AIM OF THE TASK |
The answer must be every line below that holds the word "Court".

INFORMATION GIVEN |
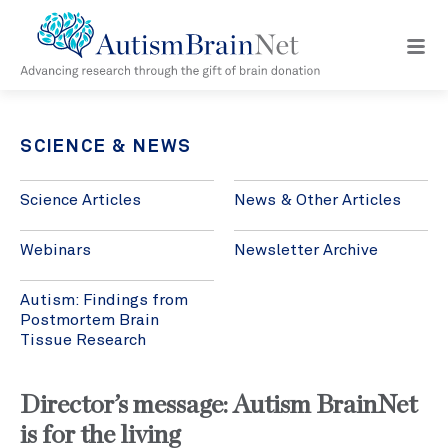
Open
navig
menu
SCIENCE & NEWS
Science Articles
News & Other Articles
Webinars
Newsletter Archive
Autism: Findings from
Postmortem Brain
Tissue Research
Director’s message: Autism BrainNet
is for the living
* * *
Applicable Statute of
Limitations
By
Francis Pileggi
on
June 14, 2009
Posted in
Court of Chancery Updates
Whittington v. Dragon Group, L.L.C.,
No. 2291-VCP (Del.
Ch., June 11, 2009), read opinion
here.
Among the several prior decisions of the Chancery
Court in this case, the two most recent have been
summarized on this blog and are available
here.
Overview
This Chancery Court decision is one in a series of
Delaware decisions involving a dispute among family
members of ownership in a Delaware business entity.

WRITTEN ANSWER |
Court of Chancery Updates
Court in this case, the two most recent have been
This Chancery Court decision is one in a series of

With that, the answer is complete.